Goals of the paper:
- measuring how widely paywalls have been adopted
- present an automated system for detecting whether a site uses a paywall
The web is increasingly moving away from “open” models to “paywalled” models (see paywalls), to keep the user engaged with the platform.
People are annoyed by ad-based websites because:
- Google and Facebook have a monopoly on the advertising industry (70% of revenues)
- Ad-based funding systems suffer from significant and increasing rates of fraud
- privacy concerns
Paywall circumvention
We find that all observed paywalls are trivial to circumvent. Well-known techniques includes:
- emptying the cookie jar (75% effective)

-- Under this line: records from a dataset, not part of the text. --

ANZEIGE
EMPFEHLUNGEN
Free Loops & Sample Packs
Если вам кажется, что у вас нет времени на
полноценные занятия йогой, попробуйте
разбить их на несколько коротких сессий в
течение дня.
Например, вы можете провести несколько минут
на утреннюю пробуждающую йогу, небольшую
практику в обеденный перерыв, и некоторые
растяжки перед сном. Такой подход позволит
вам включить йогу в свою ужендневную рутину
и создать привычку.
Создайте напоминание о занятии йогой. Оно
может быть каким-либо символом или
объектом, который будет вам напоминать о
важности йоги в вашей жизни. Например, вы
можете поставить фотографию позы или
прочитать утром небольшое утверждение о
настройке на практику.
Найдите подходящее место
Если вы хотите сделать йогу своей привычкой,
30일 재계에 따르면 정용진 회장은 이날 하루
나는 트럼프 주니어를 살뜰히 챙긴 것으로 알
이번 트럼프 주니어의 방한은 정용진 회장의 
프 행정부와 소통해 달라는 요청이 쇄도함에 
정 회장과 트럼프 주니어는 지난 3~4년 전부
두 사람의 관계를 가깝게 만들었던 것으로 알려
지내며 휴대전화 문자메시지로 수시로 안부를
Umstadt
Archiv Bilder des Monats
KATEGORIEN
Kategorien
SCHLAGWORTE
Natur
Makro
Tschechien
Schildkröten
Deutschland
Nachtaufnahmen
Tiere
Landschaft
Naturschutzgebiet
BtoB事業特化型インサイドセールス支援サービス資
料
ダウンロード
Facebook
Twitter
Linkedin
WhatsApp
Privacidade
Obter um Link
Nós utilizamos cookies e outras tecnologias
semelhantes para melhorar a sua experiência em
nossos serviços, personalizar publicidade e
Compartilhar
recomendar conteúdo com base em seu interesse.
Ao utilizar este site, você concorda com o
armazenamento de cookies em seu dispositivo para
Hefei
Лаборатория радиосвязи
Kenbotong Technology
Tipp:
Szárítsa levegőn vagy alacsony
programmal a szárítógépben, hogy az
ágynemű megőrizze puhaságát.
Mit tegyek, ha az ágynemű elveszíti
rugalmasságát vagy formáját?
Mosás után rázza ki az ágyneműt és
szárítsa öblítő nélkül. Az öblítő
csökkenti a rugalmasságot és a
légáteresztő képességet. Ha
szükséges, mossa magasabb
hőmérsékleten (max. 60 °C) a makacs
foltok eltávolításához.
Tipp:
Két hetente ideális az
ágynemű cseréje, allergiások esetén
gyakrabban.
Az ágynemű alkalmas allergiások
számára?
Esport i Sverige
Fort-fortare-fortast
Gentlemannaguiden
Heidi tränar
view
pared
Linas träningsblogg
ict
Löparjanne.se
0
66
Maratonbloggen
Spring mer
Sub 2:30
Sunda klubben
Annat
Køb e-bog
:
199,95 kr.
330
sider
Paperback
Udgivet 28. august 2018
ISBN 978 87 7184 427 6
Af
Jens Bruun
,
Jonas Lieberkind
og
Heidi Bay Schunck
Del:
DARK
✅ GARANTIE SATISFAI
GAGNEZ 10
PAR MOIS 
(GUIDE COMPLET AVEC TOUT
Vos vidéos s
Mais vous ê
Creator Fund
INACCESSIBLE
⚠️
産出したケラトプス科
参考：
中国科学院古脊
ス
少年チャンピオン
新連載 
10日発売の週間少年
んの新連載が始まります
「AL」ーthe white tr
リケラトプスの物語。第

- enabling Incognito/Private Mode (sufficient to bypass most paywalls)
- changing the screen size dimensions
- hiding the user’s IP address
- changing the user agent string
- using an ad blocker extension
- enabling “Reader Mode”
- using the Pocket web service5
- blocking HTTP requests for popular paywall libraries
Paywall detection
Our model consists of two components:
- a crawling component that visits a subset of pages on a site, records information about each page’s execution, and extracts some ML features
- text features: the presence of specific keywords is checked (“subscribe”, “sign up”, “remaining”, translated in 87 languages)

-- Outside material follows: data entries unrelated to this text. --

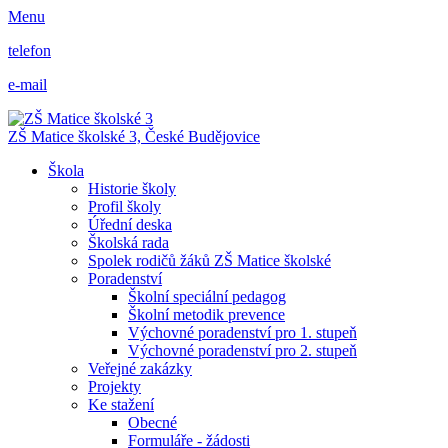
Menu
telefon
e-mail
ZŠ Matice školské 3,
České Budějovice
Škola
Historie školy
Profil školy
Úřední deska
Školská rada
Spolek rodičů žáků ZŠ Matice školské
Poradenství
Školní speciální pedagog
Školní metodik prevence
Výchovné poradenství pro 1. stupeň
Výchovné poradenství pro 2. stupeň
Veřejné zakázky
Projekty
Ke stažení
Obecné
Formuláře - žádosti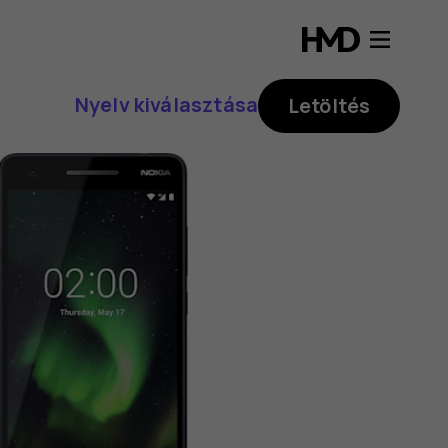
Nyelv kiválasztása
Letöltés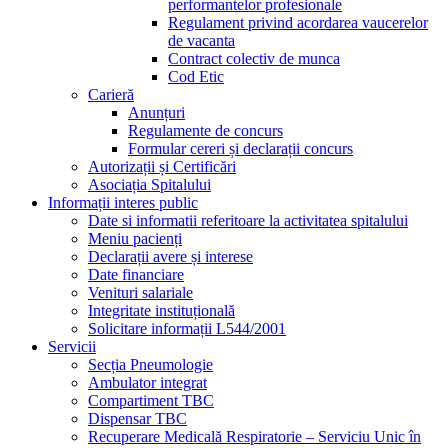
performantelor profesionale
Regulament privind acordarea vaucerelor
de vacanta
Contract colectiv de munca
Cod Etic
Carieră
Anunțuri
Regulamente de concurs
Formular cereri și declarații concurs
Autorizații și Certificări
Asociația Spitalului
Informații interes public
Date si informatii referitoare la activitatea spitalului
Meniu pacienți
Declarații avere și interese
Date financiare
Venituri salariale
Integritate instituțională
Solicitare informații L544/2001
Servicii
Secția Pneumologie
Ambulator integrat
Compartiment TBC
Dispensar TBC
Recuperare Medicală Respiratorie – Serviciu Unic în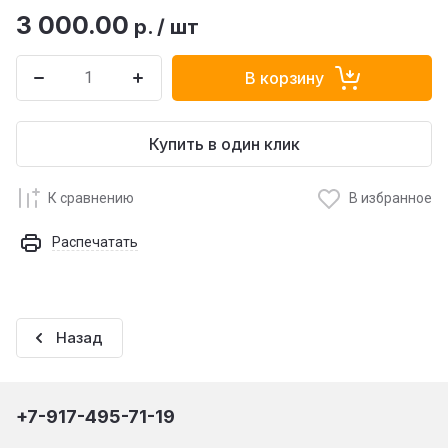
3 000.00
р.
/
шт
В корзину
Купить в один клик
К сравнению
В избранное
Распечатать
Назад
+7-917-495-71-19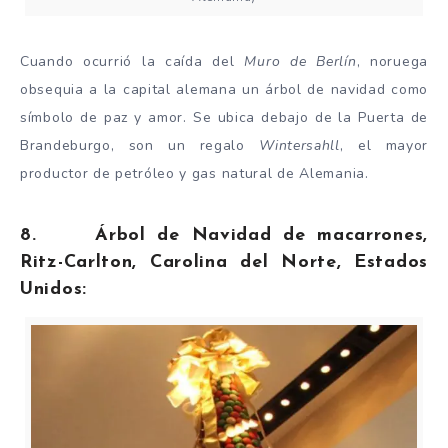
Cuando ocurrió la caída del
Muro de Berlín
, noruega
obsequia a la capital alemana un árbol de navidad como
símbolo de paz y amor. Se ubica debajo de la Puerta de
Brandeburgo, son un regalo
Wintersahll
, el mayor
productor de petróleo y gas natural de Alemania.
8. Árbol de Navidad de macarrones,
Ritz-Carlton, Carolina del Norte, Estados
Unidos: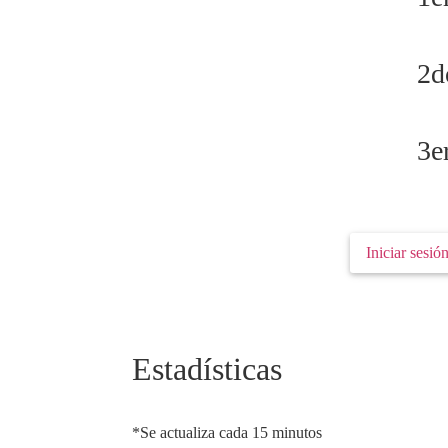
2d
3e
Debes registrarte o iniciar sesion para particip
Iniciar sesió
Estadísticas
*Se actualiza cada 15 minutos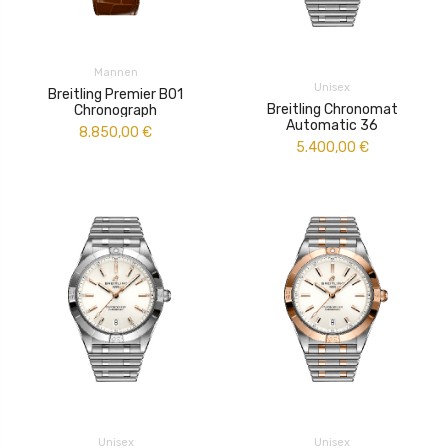
Mannen
Unisex
Breitling Premier B01
Breitling Chronomat
Chronograph
Automatic 36
8.850,00
€
5.400,00
€
Unisex
Unisex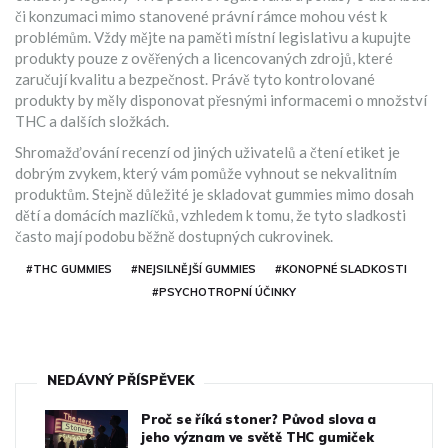
či konzumaci mimo stanovené právní rámce mohou vést k
problémům. Vždy mějte na paměti místní legislativu a kupujte
produkty pouze z ověřených a licencovaných zdrojů, které
zaručují kvalitu a bezpečnost. Právě tyto kontrolované
produkty by měly disponovat přesnými informacemi o množství
THC a dalších složkách.
Shromažďování recenzí od jiných uživatelů a čtení etiket je
dobrým zvykem, který vám pomůže vyhnout se nekvalitním
produktům. Stejně důležité je skladovat gummies mimo dosah
dětí a domácích mazlíčků, vzhledem k tomu, že tyto sladkosti
často mají podobu běžně dostupných cukrovinek.
#THC GUMMIES
#NEJSILNĚJŠÍ GUMMIES
#KONOPNÉ SLADKOSTI
#PSYCHOTROPNÍ ÚČINKY
NEDÁVNÝ PŘÍSPĚVEK
Proč se říká stoner? Původ slova a
jeho význam ve světě THC gumiček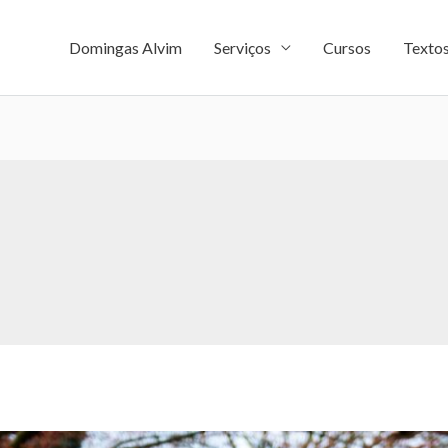
Domingas Alvim
Serviços
Cursos
Texto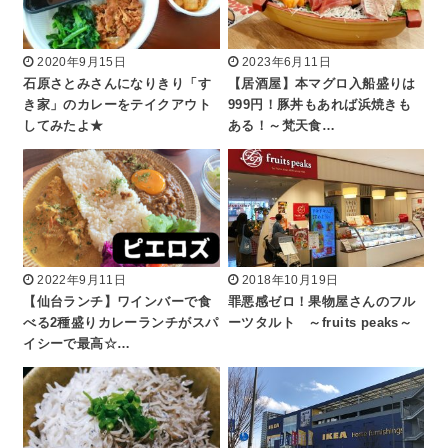
2020年9月15日
2023年6月11日
石原さとみさんになりきり「す
【居酒屋】本マグロ入船盛りは
き家」のカレーをテイクアウト
999円！豚丼もあれば浜焼きも
してみたよ★
ある！～梵天食…
2022年9月11日
2018年10月19日
【仙台ランチ】ワインバーで食
罪悪感ゼロ！果物屋さんのフル
べる2種盛りカレーランチがスパ
ーツタルト ～fruits peaks～
イシーで最高☆…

- structural features: if the website has a RSS (RDF Site Summary) or atom feed, the number of text nodes increases after cookies are cleaned, etc
- visual features: how many text nodes are obscured before and after cleaning cookies, number of text nodes, number of nodes that have z-index styles (to detect pop-ups)
- a classifier, that uses the extracted features to predict if the site uses a paywall
- a random forest is used from SciKit-Learn python library
- the final accuracy was of 77%